Learning sucks. Like it really sucks sometimes. There were many times in college where I would walk back to my car thinking “Holy crap there’s a lot more to this subject than I ever realized! I thought I knew at least X amount but in reality I know almost nothing about it!”
The more I learn about life, the easier it is to panic for a moment and worry that I’m doing this wrong, or messing up here or fumbling this concept completely. But every now and then a light comes on and I am fascinated by what I’ve learned thus far and the adrenalin rush from that knowledge fills me like power running through my veins. Oh, I know that it’s temporary. I understand that I will always have new things to learn and new concepts to grasp, but the satisfaction of finally understanding at least part of the puzzle… That’s what keeps me going. I think that’s what keeps most of us going. Or at least, I choose to believe that’s what keeps most of us going.
Kink has become that for me. BDSM is vague. Healthy BDSM is equally vague. I am learning that my version of healthy might not match everyone else’s. My ideas, concepts and opinions are just that: mine. Not everyone will share them with me. And not everything I say here should be written down in stone somewhere as law. But that’s why it’s so vital that I keep trying, that we keep learning together.

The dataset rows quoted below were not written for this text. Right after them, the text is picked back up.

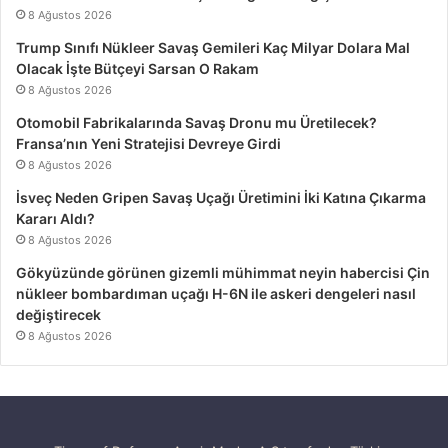
8 Ağustos 2026
Trump Sınıfı Nükleer Savaş Gemileri Kaç Milyar Dolara Mal
Olacak İşte Bütçeyi Sarsan O Rakam
8 Ağustos 2026
Otomobil Fabrikalarında Savaş Dronu mu Üretilecek?
Fransa’nın Yeni Stratejisi Devreye Girdi
8 Ağustos 2026
İsveç Neden Gripen Savaş Uçağı Üretimini İki Katına Çıkarma
Kararı Aldı?
8 Ağustos 2026
Gökyüzünde görünen gizemli mühimmat neyin habercisi Çin
nükleer bombardıman uçağı H-6N ile askeri dengeleri nasıl
değiştirecek
8 Ağustos 2026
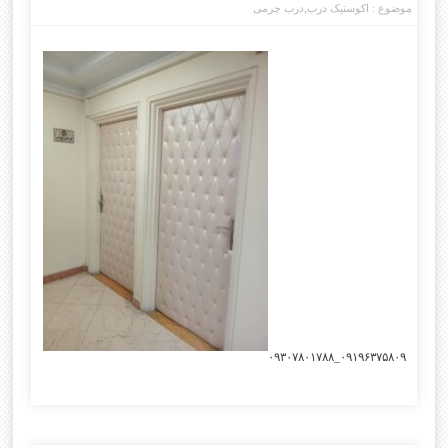
موضوع :
اکوستیک درب
,
درب چرمی
۰۹۱۹۶۳۷۵۸۰۹_۰۹۳۰۷۸۰۱۷۸۸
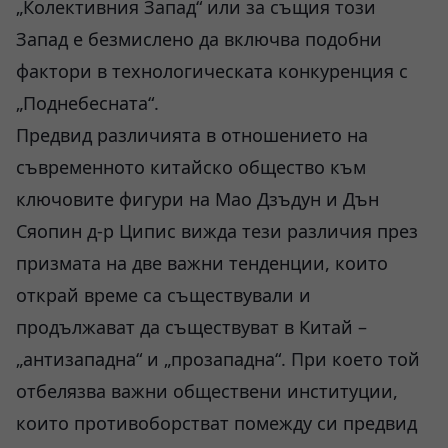
„Колективния Запад“ или за същия този
Запад е безмислено да включва подобни
фактори в технологическата конкуренция с
„Поднебесната“.
Предвид различията в отношението на
съвременното китайско общество към
ключовите фигури на Мао Дзъдун и Дън
Сяопин д-р Ципис вижда тези различия през
призмата на две важни тенденции, които
открай време са съществували и
продължават да съществуват в Китай –
„антизападна“ и „прозападна“. При което той
отбелязва важни обществени институции,
които противоборстват помежду си предвид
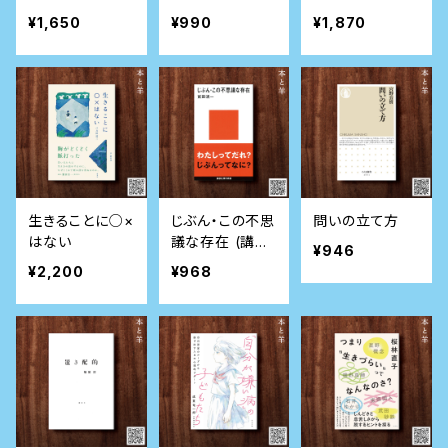
リマー新書)
わからない
¥1,650
¥990
¥1,870
生きることに○×
じぶん・この不思
問いの立て方
はない
議な存在 (講談
¥946
社現代新書)
¥2,200
¥968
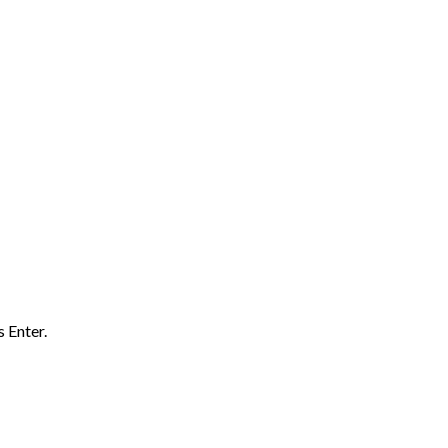
 Enter.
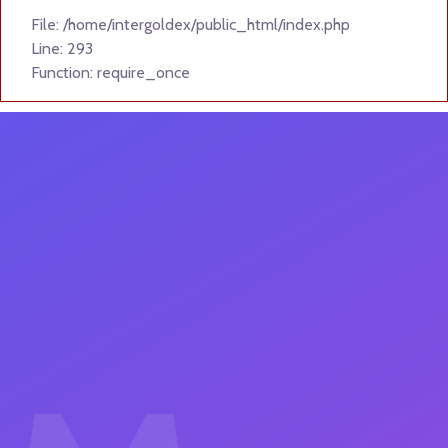
File: /home/intergoldex/public_html/index.php
Line: 293
Function: require_once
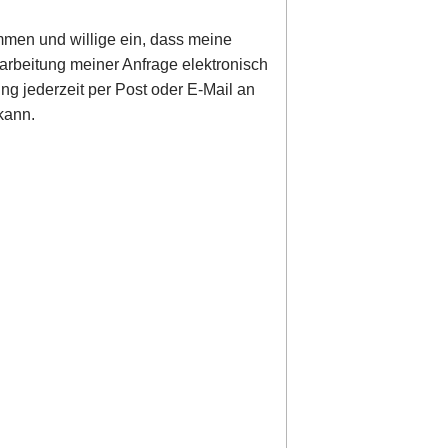
men und willige ein, dass meine
rbeitung meiner Anfrage elektronisch
ung jederzeit per Post oder E-Mail an
kann.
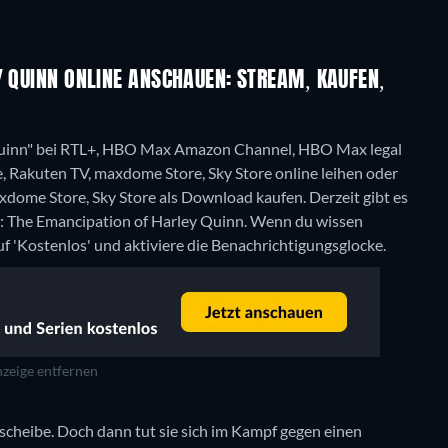
Y QUINN ONLINE ANSCHAUEN: STREAM, KAUFEN,
 Quinn" bei RTL+, HBO Max Amazon Channel, HBO Max legal
 Rakuten TV, maxdome Store, Sky Store online leihen oder
xdome Store, Sky Store als Download kaufen.
Derzeit gibt es
y: The Emancipation of Harley Quinn. Wenn du wissen
uf 'Kostenlos' und aktiviere die Benachrichtigungsglocke.
zeige entfernen
cheibe. Doch dann tut sie sich im Kampf gegen einen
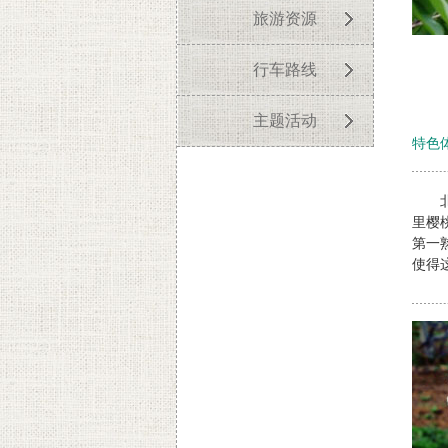
旅游资源
行车路线
主题活动
特色
北京
里樱
第一
使得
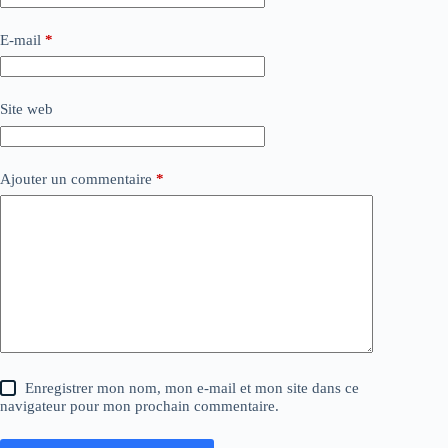
E-mail
*
Site web
Ajouter un commentaire
*
Enregistrer mon nom, mon e-mail et mon site dans ce
navigateur pour mon prochain commentaire.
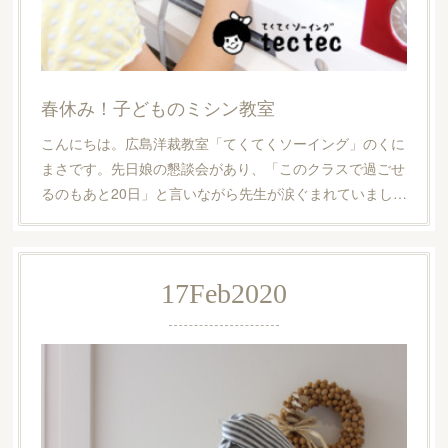
春休み！子どものミシン教室
こんにちは。広島洋裁教室「てくてくソーイング」のくに
まさです。先日娘の懇談会があり、「このクラスで過ごせ
るのもあと20日」と言いながら先生が涙ぐまれていまし…
17
Feb
2020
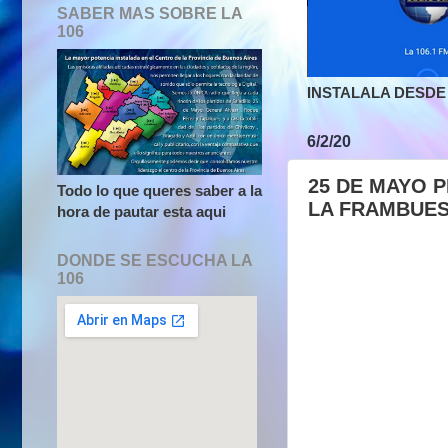
SABER MAS SOBRE LA
106
INSTALALA DESDE 
6/2/20
25 DE MAYO P
Todo lo que queres saber a la
LA FRAMBUE
hora de pautar esta aqui
DONDE SE ESCUCHA LA
106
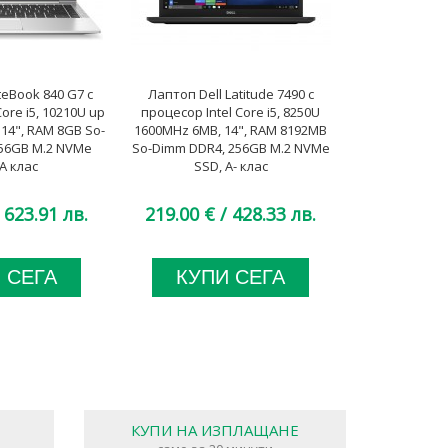
teBook 840 G7 с
Лаптоп Dell Latitude 7490 с
Лаптоп Lenovo
ore i5, 10210U up
процесор Intel Core i5, 8250U
процесор Int
 14", RAM 8GB So-
1600MHz 6MB, 14", RAM 8192MB
1600MHz 6MB,
56GB M.2 NVMe
So-Dimm DDR4, 256GB M.2 NVMe
So-Dimm DDR4
A клас
SSD, A- клас
SSD
 623.91 лв.
219.00 €
/ 428.33 лв.
234.00 €
 СЕГА
КУПИ СЕГА
КУП
КУПИ НА ИЗПЛАЩАНЕ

The lightbulb came on for me this past week. After struggling for so long, I started to lose faith in everything that I try to do. But then I contacted old friends in the community and asked them about a couple of things that have happened recently in my life. I asked for their advice, their thoughts, comments and perceptions. I made the situations hypothetical and asked for the same in response. There are always more sides to every story than the ones that are actually told. My friends realize this, but as they shared with me their thoughts, I realized I had been seeking an answer to a different question altogether.

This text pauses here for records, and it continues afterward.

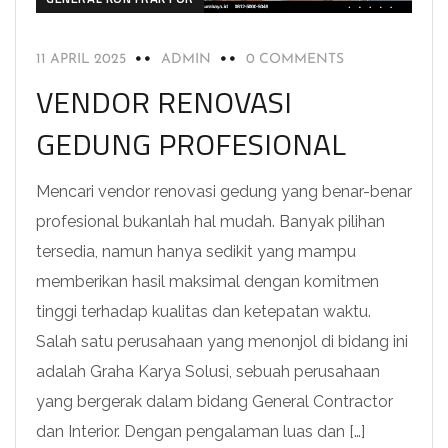
11 APRIL 2025
ADMIN
0 COMMENTS
VENDOR RENOVASI
GEDUNG PROFESIONAL
Mencari vendor renovasi gedung yang benar-benar
profesional bukanlah hal mudah. Banyak pilihan
tersedia, namun hanya sedikit yang mampu
memberikan hasil maksimal dengan komitmen
tinggi terhadap kualitas dan ketepatan waktu.
Salah satu perusahaan yang menonjol di bidang ini
adalah Graha Karya Solusi, sebuah perusahaan
yang bergerak dalam bidang General Contractor
dan Interior. Dengan pengalaman luas dan […]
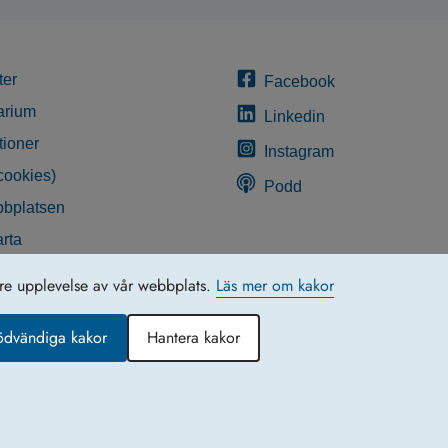
ter
Facebook
arium
Linkedin
tioner
Instagram
cookies)
Podd
bplatsen
rta
glighetsredogörelse
tre upplevelse av vår webbplats.
Läs mer om kakor
ödvändiga kakor
Hantera kakor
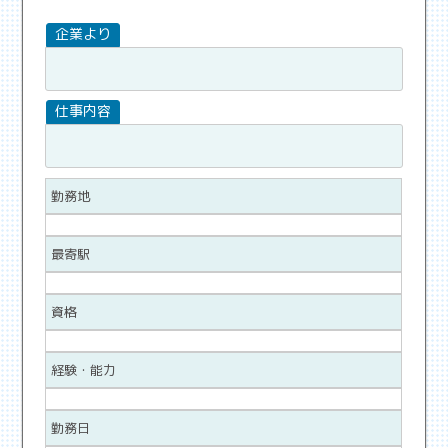
勤務地
最寄駅
資格
経験・能力
勤務日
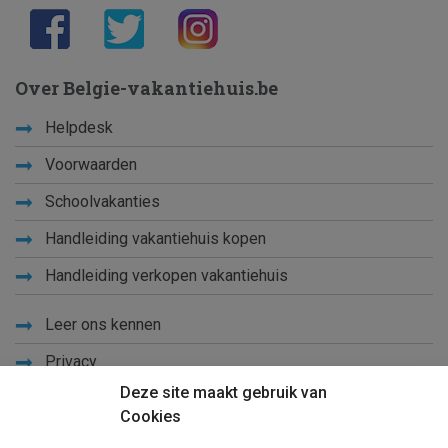
Over Belgie-vakantiehuis.be
Helpdesk
Voorwaarden
Schoolvakanties
Handleiding vakantiehuis kopen
Handleiding verkopen vakantiehuis
Leer ons kennen
Privacy
Deze site maakt gebruik van
Links
Cookies
Sitemap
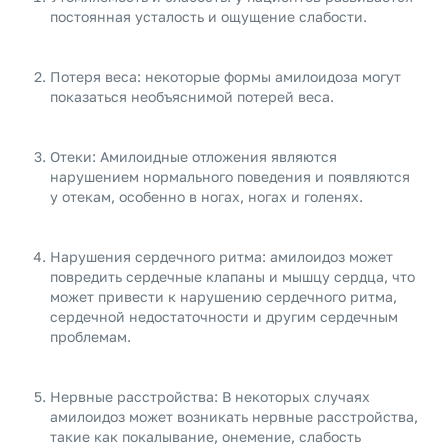
постоянная усталость и ощущение слабости.
Потеря веса: некоторые формы амилоидоза могут
показаться необъяснимой потерей веса.
Отеки: Амилоидные отложения являются
нарушением нормального поведения и появляются
у отекам, особенно в ногах, ногах и голенях.
Нарушения сердечного ритма: амилоидоз может
повредить сердечные клапаны и мышцу сердца, что
может привести к нарушению сердечного ритма,
сердечной недостаточности и другим сердечным
проблемам.
Нервные расстройства: В некоторых случаях
амилоидоз может возникать нервные расстройства,
такие как покалывание, онемение, слабость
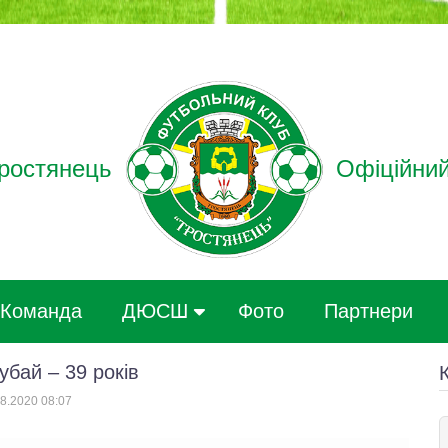
ростянець
Офіційний
Команда
ДЮСШ
Фото
Партнери
бай – 39 років
8.2020 08:07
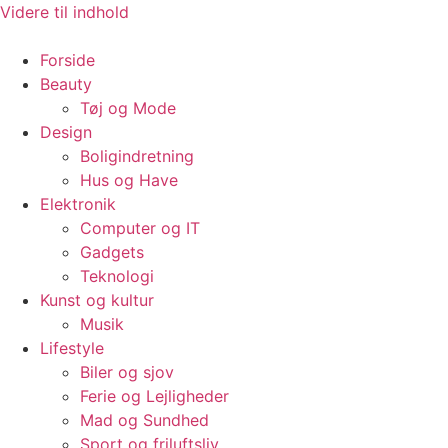
Videre til indhold
Forside
Beauty
Tøj og Mode
Design
Boligindretning
Hus og Have
Elektronik
Computer og IT
Gadgets
Teknologi
Kunst og kultur
Musik
Lifestyle
Biler og sjov
Ferie og Lejligheder
Mad og Sundhed
Sport og friluftsliv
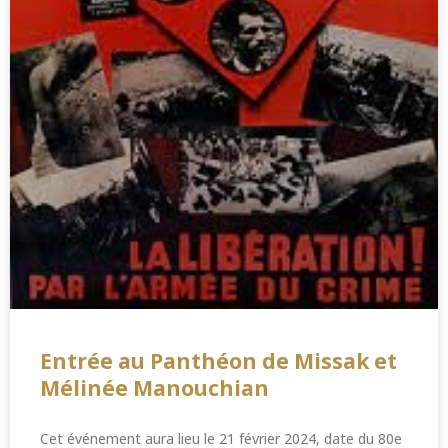
Entrée au Panthéon de Missak et
Mélinée Manouchian
Cet événement aura lieu le 21 février 2024, date du 80e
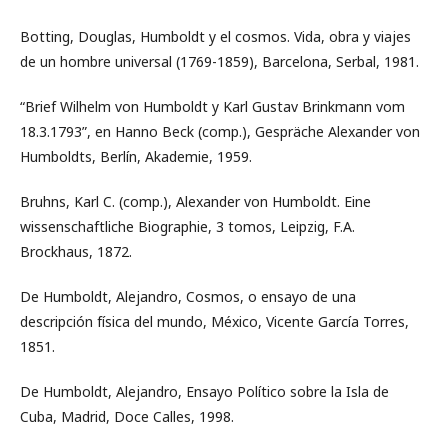
Botting, Douglas, Humboldt y el cosmos. Vida, obra y viajes
de un hombre universal (1769-1859), Barcelona, Serbal, 1981.
“Brief Wilhelm von Humboldt y Karl Gustav Brinkmann vom
18.3.1793”, en Hanno Beck (comp.), Gespräche Alexander von
Humboldts, Berlín, Akademie, 1959.
Bruhns, Karl C. (comp.), Alexander von Humboldt. Eine
wissenschaftliche Biographie, 3 tomos, Leipzig, F.A.
Brockhaus, 1872.
De Humboldt, Alejandro, Cosmos, o ensayo de una
descripción física del mundo, México, Vicente García Torres,
1851.
De Humboldt, Alejandro, Ensayo Político sobre la Isla de
Cuba, Madrid, Doce Calles, 1998.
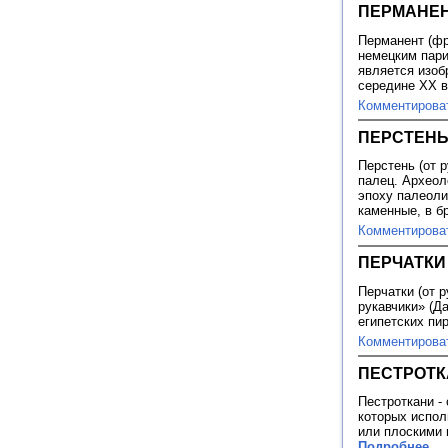
ПЕРМАНЕ
Перманент (фр
немецким пари
является изоб
середине XX 
Комментирова
ПЕРСТЕНЬ
Перстень (от р
палец. Археол
эпоху палеоли
каменные, в б
Комментирова
ПЕРЧАТКИ
Перчатки (от р
рукавчики» (Д
египетских пи
Комментирова
ПЕСТРОТ
Пестроткани -
которых испол
или плоскими 
Подробнее...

And what’s more, the question didn’t even really form in my brain, but as soon as I heard the answer, I knew that I had found what I was really looking for: Kinky friendships. People who get the struggle that I face every day by being a Submissive in a Vanilla world. By not being able to openly say “I little’d out today” and not have to explain what I mean by that to a crowd of random people blinking at me like they can’t believe I am functional enough to move and speak at the same time. That may seem cruel, but that can be how it feels sometimes. But I digress…
One of the ways we learn is by community. Friendships formed throughout that community to be exact. Be they from an online community, or an offline one, healthy kinky friendships can help you learn more about your own kink as well as new kinks you never gave much thought to before (if you’ve even heard of them).

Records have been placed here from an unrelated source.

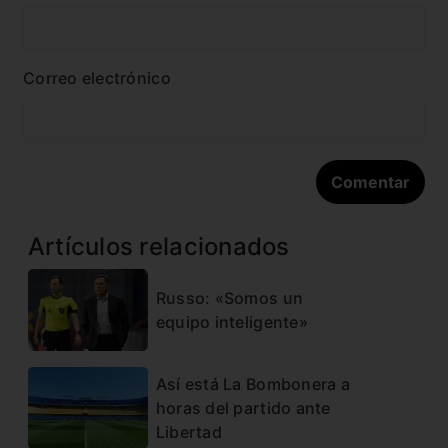
Correo electrónico
Artículos relacionados
Russo: «Somos un
equipo inteligente»
Así está La Bombonera a
horas del partido ante
Libertad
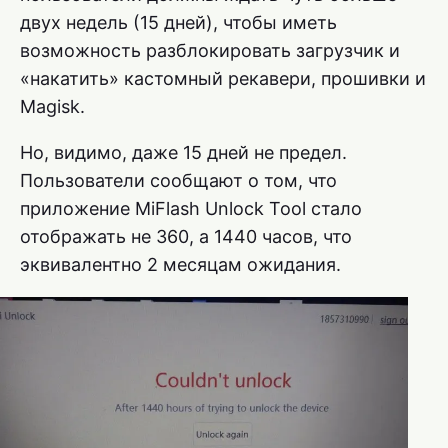
двух недель (15 дней), чтобы иметь
возможность разблокировать загрузчик и
«накатить» кастомный рекавери, прошивки и
Magisk.
Но, видимо, даже 15 дней не предел.
Пользователи сообщают о том, что
приложение MiFlash Unlock Tool стало
отображать не 360, а 1440 часов, что
эквивалентно 2 месяцам ожидания.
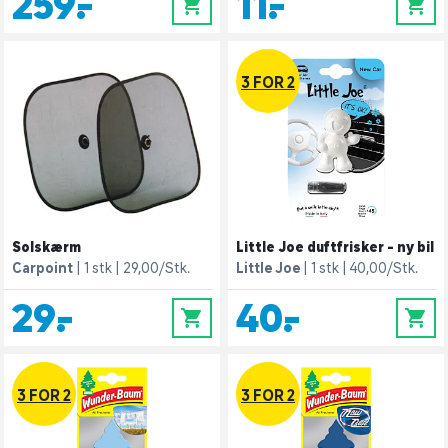
259,-
11,-
0
0
3 FOR 2
Solskærm
Little Joe duftfrisker - ny bil
Carpoint
1 stk
29,00/Stk.
Little Joe
1 stk
40,00/Stk.
29,-
40,-
0
0
3 FOR 2
3 FOR 2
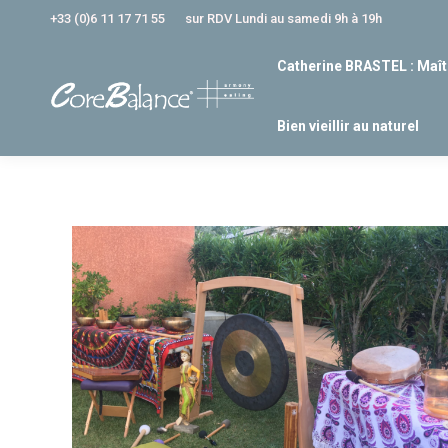
+33 (0)6 11 17 71 55
sur RDV Lundi au samedi 9h à 19h
Catherine BRASTEL : Maît
Bien vieillir au naturel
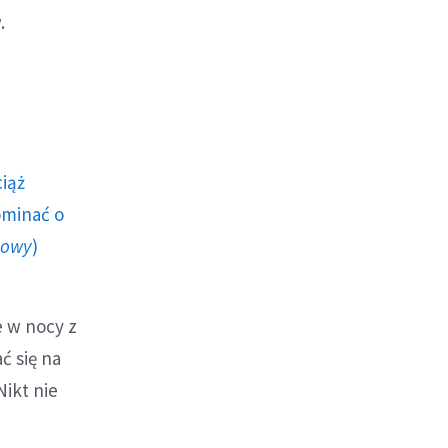
.
ciąż
ominać o
howy
)
e w nocy z
ć się na
Nikt nie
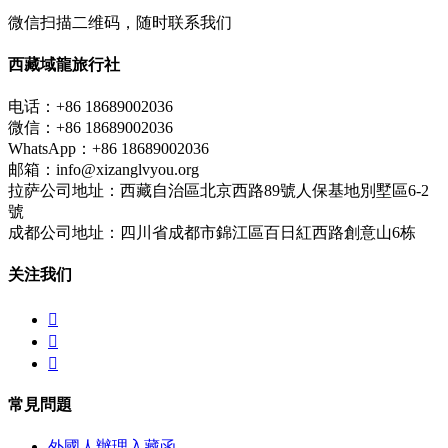
微信扫描二维码，随时联系我们
西藏域龍旅行社
电话：+86 18689002036
微信：+86 18689002036
WhatsApp：+86 18689002036
邮箱：info@xizanglvyou.org
拉萨公司地址：西藏自治區北京西路89號人保基地別墅區6-2
號
成都公司地址：四川省成都市錦江區百日紅西路創意山6栋
关注我们



常見問題
外國人辦理入藏函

The more I learn about BDSM, the more I am intrigued by This Thing We Do. The more I find a passion to keep learning. A friend of mine compared it to a drug, warned me not to use it as one. I can understand his perception there, but I simply cannot get on board with it. Needing a drug implies that I am using BDSM to escape from a problem. And there are probably people out there who do that. But for me… this is such a deep part of who I am to the very core of my being, that it is not a drug for me. It is a lifeline. My mental chemistry has been changed and I could absolutely never go back to being vanilla. And that can become a problem… but it can also be the thing that pushes me to act, to move, to better myself. It can become the energy from which I draw strength.
There is a reason that most of my friends are either kinky or at least like-minded in openness. Many of the most influential conversations I have had, most of the brilliance and beauty I have witnessed has been through the connections this lifestyle has offered. The way that my fans have pulled together, discussed tough issues, opened up about their own pain, it all blends together into a pool of crystal clear water that can fill a thirst I didn’t even realize I had. We are a community. We reach out to each other for love, advice, support… we link one another to other friends of ours when we either aren’t certain of an answer to a question, or when we have a problem we need to solve, or a new toy we want to make or buy. We form tiny invisible lines of connection between each other and form our own versions of a community. In some cases, those connections strengthen into beautiful friendships. In worse cases, they shatter and we are left to clean up the pieces, hopefully with the help of friends, a support group of love.
Life is not easy. It is harder still without a healthy support system in place. The kink community can be just as cruel and heartless as the real world can be, but when you stumble upon a few souls who are truly in this for the fun and the adventure it can be…
When you find others who are open and willing to admit when they fall… that is where the spark of life in This Thing We Do comes from.
If you find yourself discouraged as of late, if 2016 (or even the beginnings of 2017) were just as hard for you as they have been for me… I encourage you to seek out and find a good community. Be it online, or offline, there’s a place where you fit in. Don’t stop looking. And keep in mind, there will be differences of opinions, there will be moments where you don’t agree… but as long as the basic desire to learn and to keep learning is there, that’s all that matters.
Thank you for letting me be a small part of your community, and for being in mine.